▶ **SUPPLIED RECORDS**
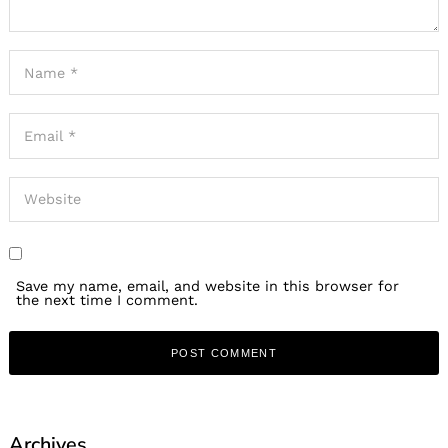
Save my name, email, and website in this browser for
the next time I comment.
Archives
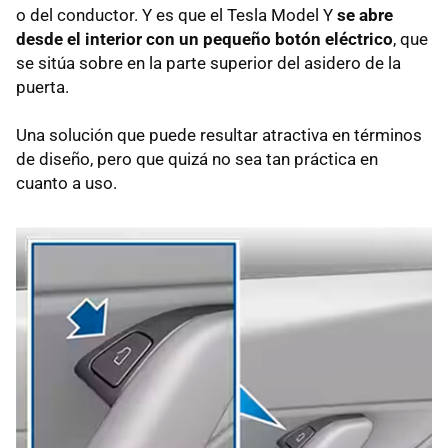
o del conductor. Y es que el Tesla Model Y
se abre
desde el interior con un pequeño botón eléctrico
, que
se sitúa sobre en la parte superior del asidero de la
puerta.
Una solución que puede resultar atractiva en términos
de diseño, pero que quizá no sea tan práctica en
cuanto a uso.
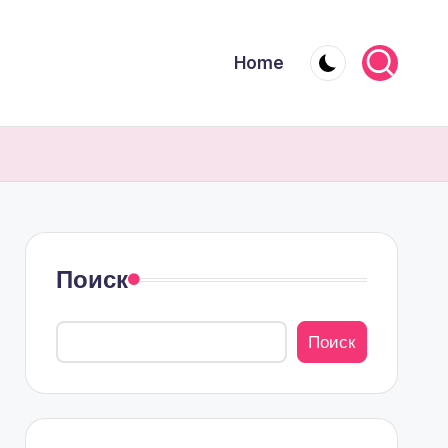
Home
Поиск
Поиск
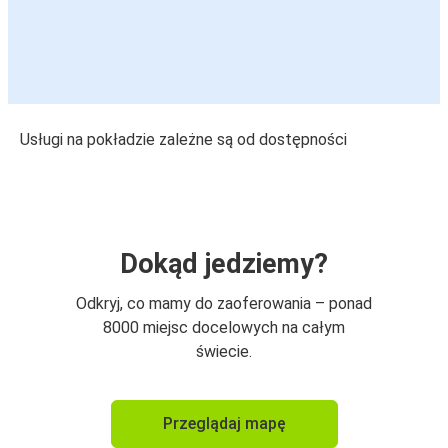
Usługi na pokładzie zależne są od dostępności
Dokąd jedziemy?
Odkryj, co mamy do zaoferowania – ponad
8000 miejsc docelowych na całym
świecie.
Przeglądaj mapę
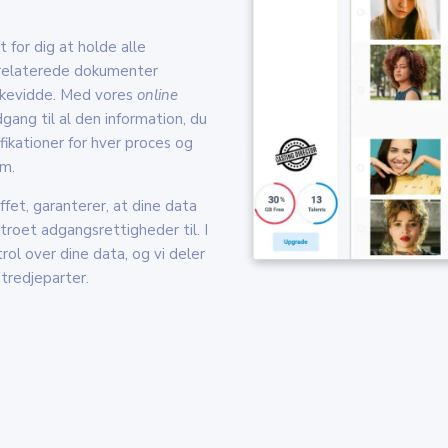
 for dig at holde alle
 relaterede dokumenter
ækkevidde. Med vores
online
gang til al den information, du
fikationer for hver proces og
om.
ffet, garanterer, at dine data
troet adgangsrettigheder til. I
trol over dine data, og vi deler
tredjeparter.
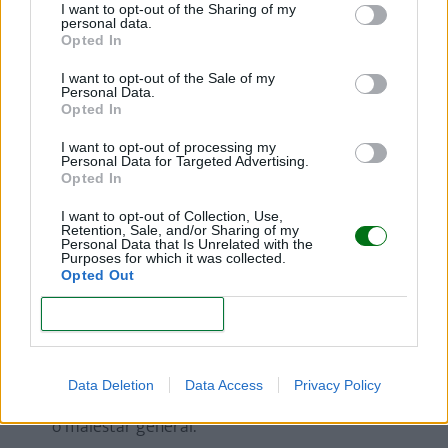
I want to opt-out of the Sharing of my
Es importante consultar con tu ginecólogo
si
personal data.
Opted In
observas alguno de los siguientes síntomas:
I want to opt-out of the Sale of my
Flujo de color amarillo, gris o verdoso.
Personal Data.
Opted In
Flujo con mal olor, similar al de pescado o
I want to opt-out of processing my
fermentado.
Personal Data for Targeted Advertising.
Opted In
Picor, ardor o enrojecimiento en la zona íntima.
I want to opt-out of Collection, Use,
Retention, Sale, and/or Sharing of my
Flujo con aspecto grumoso o espumoso.
Personal Data that Is Unrelated with the
Purposes for which it was collected.
Flujo manchado de sangre fuera de los días
Opted Out
cercanos al parto.
CONFIRM
Flujo líquido y transparente, parecido a la orina o
al agua (podría ser pérdida de líquido amniótico).
Data Deletion
Data Access
Privacy Policy
Dolor abdominal o pélvico, acompañado de fiebre
o malestar general.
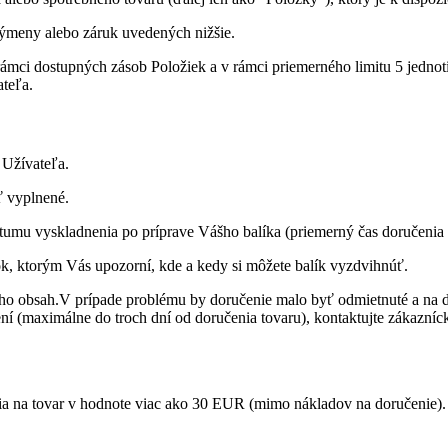
ýmeny alebo záruk uvedených nižšie.
rámci dostupných zásob Položiek a v rámci priemerného limitu 5 jedno
teľa.
 Užívateľa.
ť vyplnené.
tumu vyskladnenia po príprave Vášho balíka (priemerný čas doručenia 
ok, ktorým Vás upozorní, kde a kedy si môžete balík vyzdvihnúť.
 a jeho obsah.V prípade problému by doručenie malo byť odmietnuté a n
 (maximálne do troch dní od doručenia tovaru), kontaktujte zákaznícky
ia na tovar v hodnote viac ako 30 EUR (mimo nákladov na doručenie).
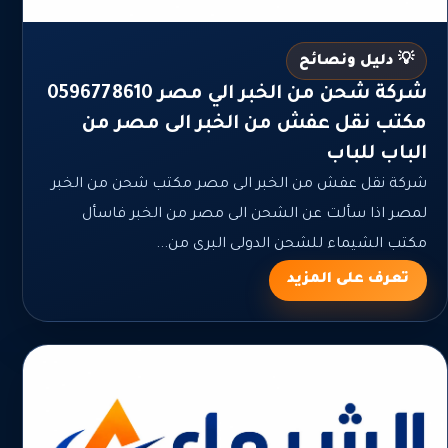
💡 دليل ونصائح
شركة شحن من الخبر الي مصر 0596778610
مكتب نقل عفش من الخبر الى مصر من
الباب للباب
شركة نقل عفش من الخبر الى مصر مكتب شحن من الخبر
لمصر اذا سألت عن الشحن الى مصر من الخبر فاسأل
مكتب الشيماء للشحن الدولى البرى من...
تعرف على المزيد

▶ **WORK TASK**
Reproduce the lines above starting at the one with "Dolor abdominal o" and ending at the one with "شركة شحن من الخبر الي مصر 0596778610", both included, exactly and with no pictures.

▶ **ANSWER BOX**
Dolor abdominal o pélvico, acompañado de fiebre
o malestar general.
ýmeny alebo záruk uvedených nižšie.
rámci dostupných zásob Položiek a v rámci priemerného limitu 5 jedno
teľa.
 Užívateľa.
ť vyplnené.
tumu vyskladnenia po príprave Vášho balíka (priemerný čas doručenia 
ok, ktorým Vás upozorní, kde a kedy si môžete balík vyzdvihnúť.
 a jeho obsah.V prípade problému by doručenie malo byť odmietnuté a n
 (maximálne do troch dní od doručenia tovaru), kontaktujte zákaznícky
ia na tovar v hodnote viac ako 30 EUR (mimo nákladov na doručenie).
💡 دليل ونصائح
شركة شحن من الخبر الي مصر 0596778610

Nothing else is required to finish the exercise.